Verticordia patens

Scientific classification
- Kingdom: Plantae
- Clade: Tracheophytes
- Clade: Angiosperms
- Clade: Eudicots
- Clade: Rosids
- Order: Myrtales
- Family: Myrtaceae
- Genus: Verticordia
- Subgenus: Verticordia subg. Chrysoma
- Section: Verticordia sect. Chrysorhoe
- Species: V. patens
- Binomial name: Verticordia patens A.S.George

= Verticordia patens =

- Genus: Verticordia
- Species: patens
- Authority: A.S.George

Species of shrub

Verticordia patens is a flowering plant in the myrtle family, Myrtaceae and is endemic to the south-west of Western Australia. It is a shrub with linear, pointed leaves and faintly scented, pale yellow flowers in open heads on the ends of the branches. It is fairly common in a small area south of Badgingarra.

==Description==
Verticordia patens is a slender, woody shrub which grows to a height of between 0.2 and 1.3 m and up to 0.6 mm wide. The leaves are linear in shape, semi-circular in cross-section and 4-12 mm long with a pointed end.

The flowers are faintly scented and arranged in fairly open, corymb-like groups on the ends of the branches on erect stalks 5-19 mm long. The floral cup is about 1.0 mm long, glabrous and slightly warty. The sepals are spreading, lemon-yellow, 2-3 mm long, with between 5 and 7 feathery lobes and two hairy appendages. The petals are erect, pale yellow, about 2 mm long and egg.shaped with a toothed margin. The style is 2-4 mm long, straight and glabrous. Flowering time is from September to November.

==Taxonomy and naming==
This species was first formally described by Alex George in 1966 and the description was published in Western Australian Naturalist. He collected the type specimen at Moore River. The specific epithet (patens) is a Latin word meaning "open" referring to the open branching habit of this species.

When he reviewed the genus in 1991, George placed this species in subgenus Chrysoma, section Chrysohoe along with V. nitens and V. nitens.

==Distribution and habitat==
This verticordia occurs in a small area between Badgingarra, Coorow and Moore River.
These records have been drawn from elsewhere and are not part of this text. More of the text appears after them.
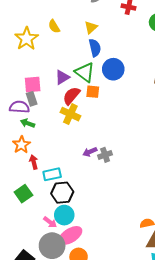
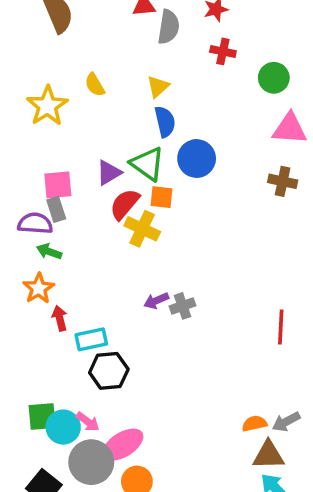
yellow cross: (70, 114) -> (142, 229), moved
green square: (23, 194) -> (42, 417), moved, turned 30
cyan circle: (64, 215) -> (63, 427), moved

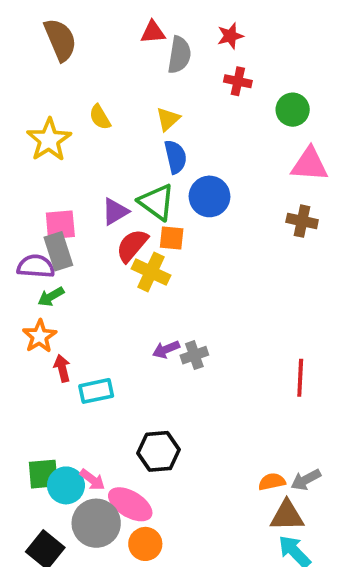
gray rectangle: (56, 209) -> (58, 251), size x1.4
green arrow: (49, 252) -> (51, 297), turned -50
black hexagon: (109, 371) -> (159, 451), moved
pink ellipse: (123, 445) -> (130, 504), turned 63

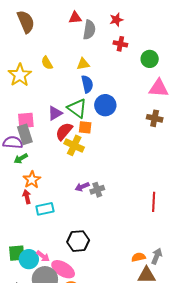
yellow triangle: (168, 119) -> (83, 64), turned 32
orange star: (40, 336) -> (32, 180), moved
gray arrow: (306, 480) -> (157, 256), turned 140

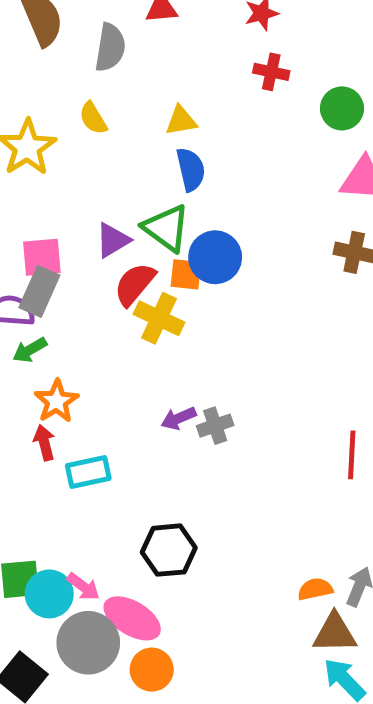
gray semicircle: (89, 30) -> (110, 47), moved
blue circle: (105, 105) -> (215, 257), moved
gray rectangle: (25, 134) -> (39, 291), turned 42

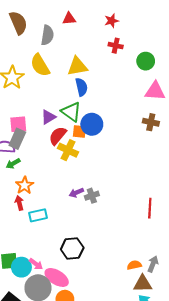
yellow semicircle: (93, 118) -> (40, 65), size x1.6
yellow triangle: (181, 121) -> (77, 66), size x1.5

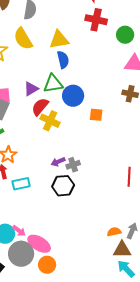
red cross: (116, 46) -> (96, 20), size x1.5
green triangle: (71, 112) -> (53, 84), turned -45
orange square: (79, 132) -> (96, 115), moved
black hexagon: (72, 249) -> (63, 186), moved

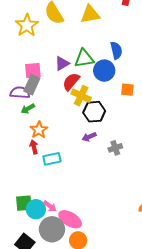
blue semicircle: (63, 60) -> (116, 50), moved
gray cross: (73, 165) -> (115, 148), moved
black hexagon: (63, 186) -> (94, 112), moved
It usually grows in sand or gravelly soil, sometimes over laterite or loam, in heath, shrubland or low woodland.

==Conservation==
Verticordia patens is classified as "not threatened" by the Western Australian Government Department of Parks and Wildlife. Although its range is limited, it is fairly common in that area, part of which includes a significant national park.

==Use in horticulture==
It possible to propagate V. patens from cuttings but the plant has proven difficult to maintain in the garden due to its susceptibility to fungal disease.